**WORK ORDER**
Below is a listing; print exactly its lines from the one containing "Reconocimiento-NoComercial-SinObraDerivada 4.0" down to the one containing "surf, etc. Los", both inclusive, with every picture left out.

[Opening SUPPLIED RECORDS section]

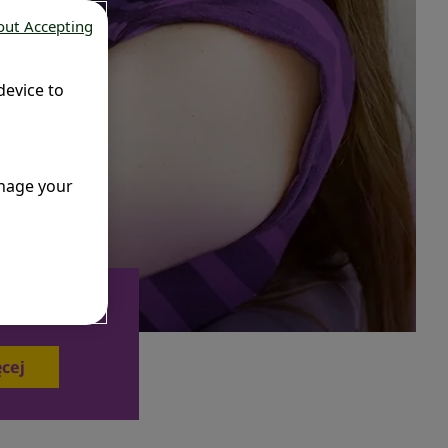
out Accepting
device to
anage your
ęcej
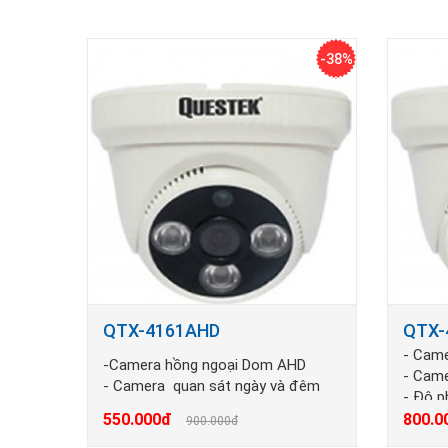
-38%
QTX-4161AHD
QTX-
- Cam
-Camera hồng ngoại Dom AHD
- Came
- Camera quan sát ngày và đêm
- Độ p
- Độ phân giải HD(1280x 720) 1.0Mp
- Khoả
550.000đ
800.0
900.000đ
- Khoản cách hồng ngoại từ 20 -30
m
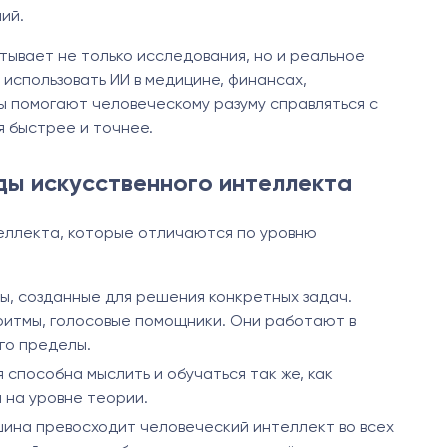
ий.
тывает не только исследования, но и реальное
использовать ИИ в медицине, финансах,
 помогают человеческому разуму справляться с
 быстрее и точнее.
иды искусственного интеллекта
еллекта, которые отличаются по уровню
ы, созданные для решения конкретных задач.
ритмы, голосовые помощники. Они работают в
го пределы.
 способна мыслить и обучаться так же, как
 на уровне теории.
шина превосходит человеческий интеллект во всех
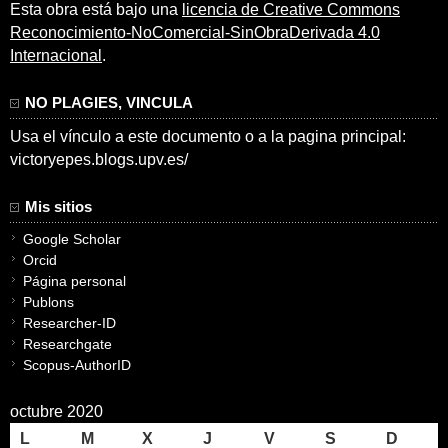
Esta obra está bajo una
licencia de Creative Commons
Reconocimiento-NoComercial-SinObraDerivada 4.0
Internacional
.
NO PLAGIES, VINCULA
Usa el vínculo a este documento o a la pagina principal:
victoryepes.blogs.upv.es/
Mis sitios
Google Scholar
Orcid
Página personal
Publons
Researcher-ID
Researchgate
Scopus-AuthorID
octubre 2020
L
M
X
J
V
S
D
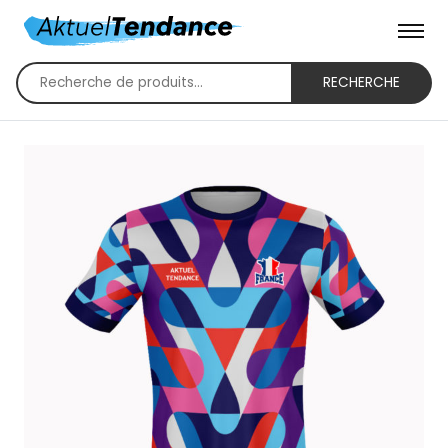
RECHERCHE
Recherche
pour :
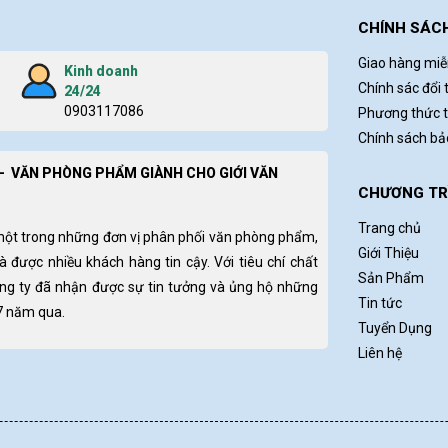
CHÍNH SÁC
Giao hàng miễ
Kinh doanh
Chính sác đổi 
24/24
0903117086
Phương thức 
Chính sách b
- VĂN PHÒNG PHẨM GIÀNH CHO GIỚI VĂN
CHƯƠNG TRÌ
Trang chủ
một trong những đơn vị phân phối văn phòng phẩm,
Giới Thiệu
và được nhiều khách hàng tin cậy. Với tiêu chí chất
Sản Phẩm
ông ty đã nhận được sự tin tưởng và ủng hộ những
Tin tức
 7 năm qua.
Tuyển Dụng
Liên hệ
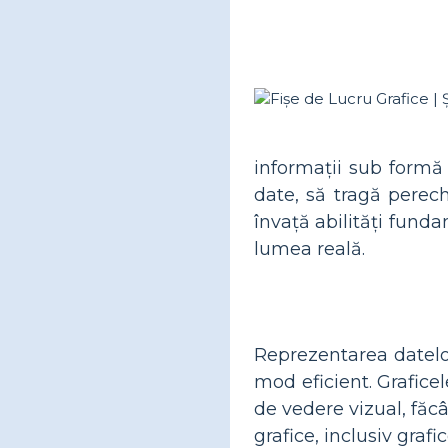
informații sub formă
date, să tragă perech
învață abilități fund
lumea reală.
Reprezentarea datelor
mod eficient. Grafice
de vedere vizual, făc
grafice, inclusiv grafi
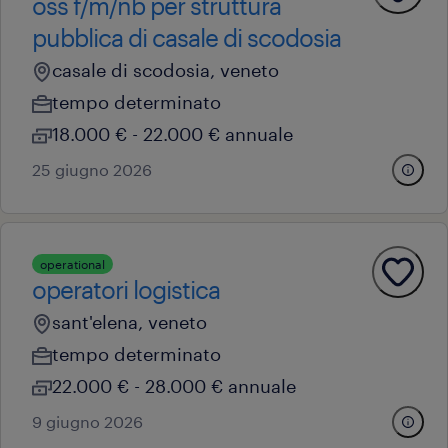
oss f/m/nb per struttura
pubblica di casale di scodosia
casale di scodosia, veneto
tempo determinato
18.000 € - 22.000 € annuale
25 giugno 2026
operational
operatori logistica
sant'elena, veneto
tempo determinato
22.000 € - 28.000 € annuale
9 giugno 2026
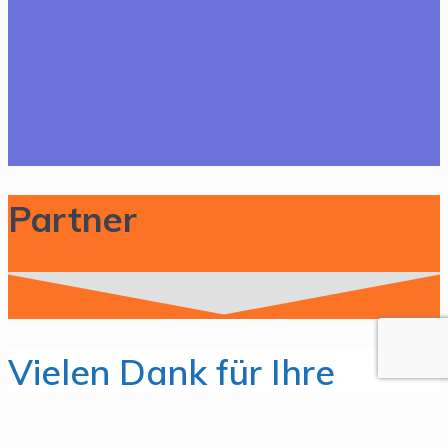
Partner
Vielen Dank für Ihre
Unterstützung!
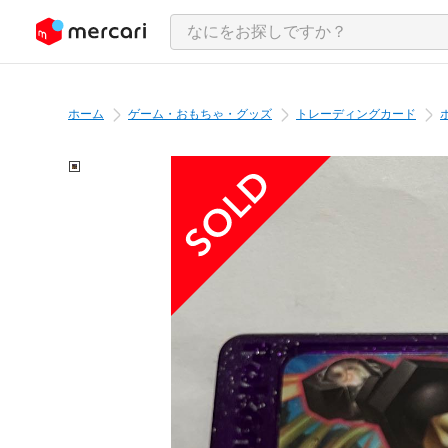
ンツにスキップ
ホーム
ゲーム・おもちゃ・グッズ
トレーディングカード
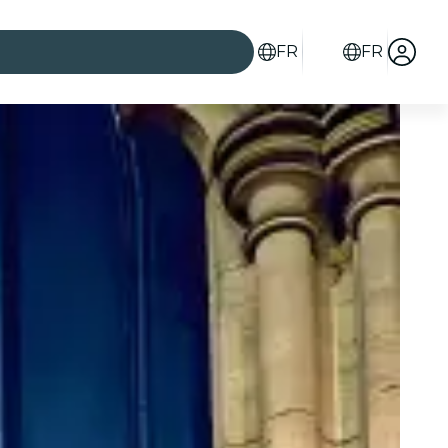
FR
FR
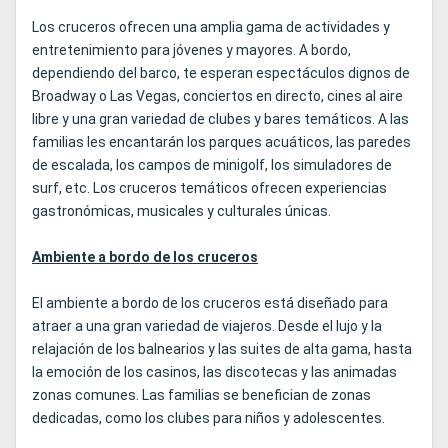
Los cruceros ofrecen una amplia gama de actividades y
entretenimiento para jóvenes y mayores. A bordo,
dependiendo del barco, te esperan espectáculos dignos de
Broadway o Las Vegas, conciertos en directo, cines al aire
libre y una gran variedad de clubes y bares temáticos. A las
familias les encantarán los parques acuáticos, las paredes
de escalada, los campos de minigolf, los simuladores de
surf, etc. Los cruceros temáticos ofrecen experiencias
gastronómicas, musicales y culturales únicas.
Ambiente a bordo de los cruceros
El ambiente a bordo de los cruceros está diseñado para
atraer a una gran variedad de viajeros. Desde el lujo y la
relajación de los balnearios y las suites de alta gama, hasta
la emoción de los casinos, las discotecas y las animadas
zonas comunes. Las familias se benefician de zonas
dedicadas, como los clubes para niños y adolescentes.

[Closing SUPPLIED RECORDS section]
[Opening SUPPLIED RECORDS section]

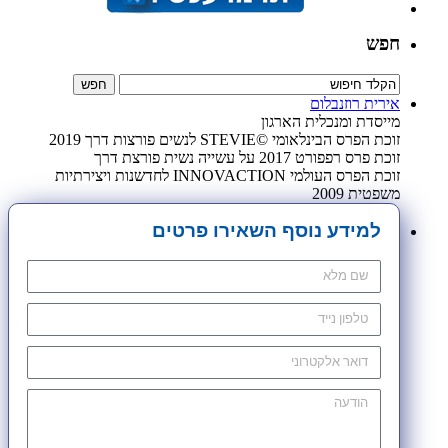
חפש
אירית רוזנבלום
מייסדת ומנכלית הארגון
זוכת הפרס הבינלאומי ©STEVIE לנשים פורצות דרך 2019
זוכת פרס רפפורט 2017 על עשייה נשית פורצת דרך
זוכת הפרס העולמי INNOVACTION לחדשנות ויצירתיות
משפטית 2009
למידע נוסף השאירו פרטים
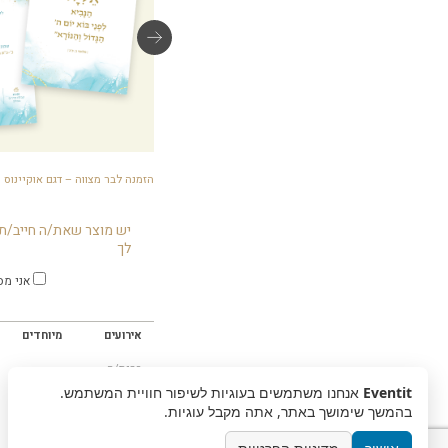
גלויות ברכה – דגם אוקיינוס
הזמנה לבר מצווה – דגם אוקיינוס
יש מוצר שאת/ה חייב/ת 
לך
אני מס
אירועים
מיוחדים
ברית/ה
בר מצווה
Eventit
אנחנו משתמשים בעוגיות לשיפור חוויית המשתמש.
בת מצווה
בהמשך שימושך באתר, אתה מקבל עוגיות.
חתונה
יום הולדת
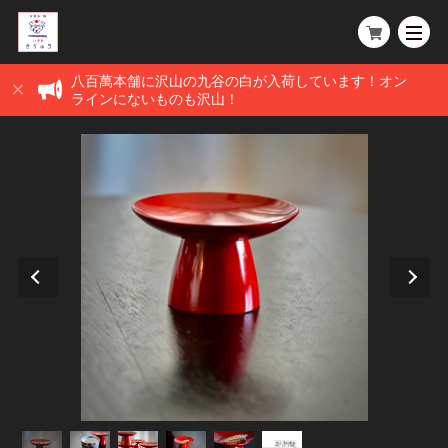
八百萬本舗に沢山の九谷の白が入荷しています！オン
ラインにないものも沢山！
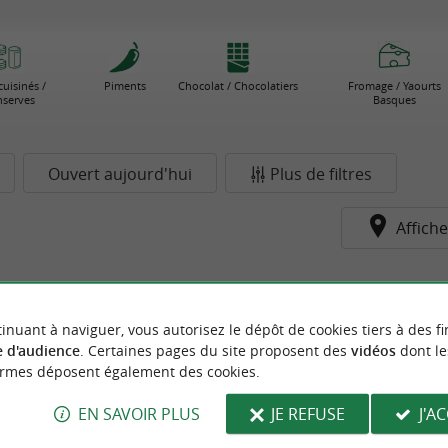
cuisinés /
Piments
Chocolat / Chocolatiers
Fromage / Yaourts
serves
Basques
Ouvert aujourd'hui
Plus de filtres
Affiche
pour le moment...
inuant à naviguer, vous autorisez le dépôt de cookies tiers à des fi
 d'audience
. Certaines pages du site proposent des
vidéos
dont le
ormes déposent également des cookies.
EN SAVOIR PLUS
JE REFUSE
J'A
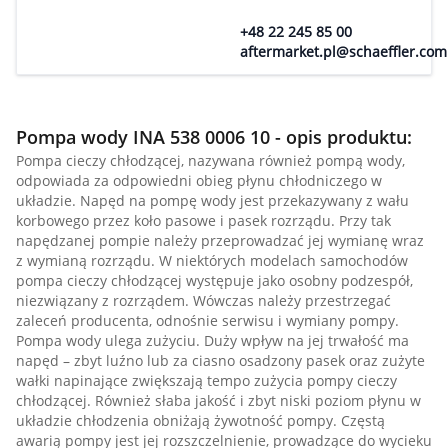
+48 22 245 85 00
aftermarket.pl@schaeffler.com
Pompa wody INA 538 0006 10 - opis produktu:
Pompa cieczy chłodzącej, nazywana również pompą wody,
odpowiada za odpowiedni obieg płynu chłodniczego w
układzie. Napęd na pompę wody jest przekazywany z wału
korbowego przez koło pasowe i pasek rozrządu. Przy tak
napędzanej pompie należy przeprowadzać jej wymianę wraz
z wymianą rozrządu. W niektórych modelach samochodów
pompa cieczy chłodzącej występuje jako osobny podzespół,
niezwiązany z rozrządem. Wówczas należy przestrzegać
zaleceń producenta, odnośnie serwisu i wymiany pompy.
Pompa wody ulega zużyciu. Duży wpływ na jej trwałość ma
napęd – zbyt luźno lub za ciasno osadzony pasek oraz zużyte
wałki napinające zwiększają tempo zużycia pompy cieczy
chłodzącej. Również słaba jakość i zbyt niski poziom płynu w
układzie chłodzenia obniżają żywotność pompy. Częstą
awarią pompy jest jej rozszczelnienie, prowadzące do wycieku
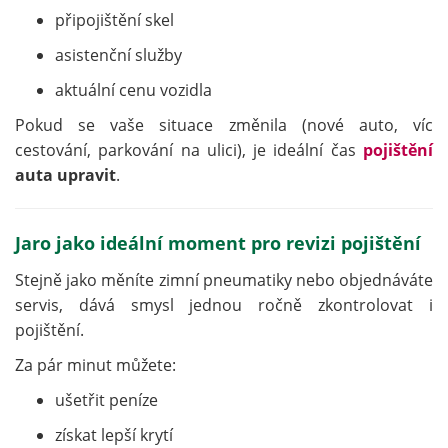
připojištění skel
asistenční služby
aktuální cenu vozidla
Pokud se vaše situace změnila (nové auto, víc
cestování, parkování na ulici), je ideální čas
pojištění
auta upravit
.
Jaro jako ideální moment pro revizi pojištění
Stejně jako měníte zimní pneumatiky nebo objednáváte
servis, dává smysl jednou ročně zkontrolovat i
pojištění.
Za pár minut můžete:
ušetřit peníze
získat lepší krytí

[Closing SUPPLIED RECORDS section]

**TASK SOLUTION**
Reconocimiento-NoComercial-SinObraDerivada 4.0
Internacional
.
NO PLAGIES, VINCULA
Usa el vínculo a este documento o a la pagina principal:
victoryepes.blogs.upv.es/
Mis sitios
Google Scholar
Orcid
Página personal
Publons
Researcher-ID
Researchgate
Scopus-AuthorID
octubre 2020
L
M
X
J
V
S
D
RECHERCHE
Recherche
pour :
CHÍNH SÁC
Giao hàng miễ
Kinh doanh
Chính sác đổi 
24/24
0903117086
Phương thức 
Chính sách b
- VĂN PHÒNG PHẨM GIÀNH CHO GIỚI VĂN
CHƯƠNG TRÌ
Trang chủ
một trong những đơn vị phân phối văn phòng phẩm,
Giới Thiệu
và được nhiều khách hàng tin cậy. Với tiêu chí chất
Sản Phẩm
ông ty đã nhận được sự tin tưởng và ủng hộ những
Tin tức
 7 năm qua.
Tuyển Dụng
Liên hệ
informații sub formă
date, să tragă perech
învață abilități fund
lumea reală.
Reprezentarea datelor
mod eficient. Grafice
de vedere vizual, făc
grafice, inclusiv grafi
oss f/m/nb per struttura
pubblica di casale di scodosia
casale di scodosia, veneto
tempo determinato
18.000 € - 22.000 € annuale
25 giugno 2026
operational
operatori logistica
sant'elena, veneto
tempo determinato
22.000 € - 28.000 € annuale
9 giugno 2026
Partner
Vielen Dank für Ihre
Unterstützung!
ンツにスキップ
ホーム
ゲーム・おもちゃ・グッズ
トレーディングカード
FR
FR
Los cruceros ofrecen una amplia gama de actividades y
entretenimiento para jóvenes y mayores. A bordo,
dependiendo del barco, te esperan espectáculos dignos de
Broadway o Las Vegas, conciertos en directo, cines al aire
libre y una gran variedad de clubes y bares temáticos. A las
familias les encantarán los parques acuáticos, las paredes
de escalada, los campos de minigolf, los simuladores de
surf, etc. Los cruceros temáticos ofrecen experiencias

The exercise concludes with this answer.